Dataset entries:

+===+

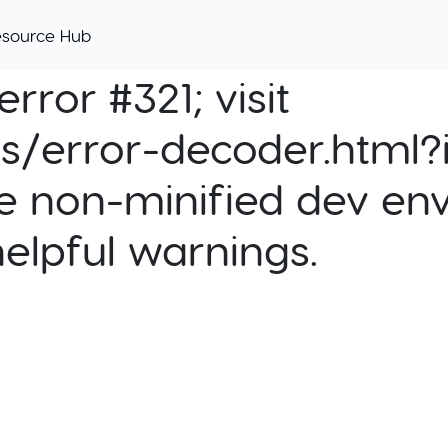
esource Hub
rror #321; visit
cs/error-decoder.html?i
e non-minified dev env
helpful warnings.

+===+

What this task involves — None of the pictures should appear; repeat the records exactly otherwise.

Exercise solution —
esource Hub
rror #321; visit
cs/error-decoder.html?i
e non-minified dev env
helpful warnings.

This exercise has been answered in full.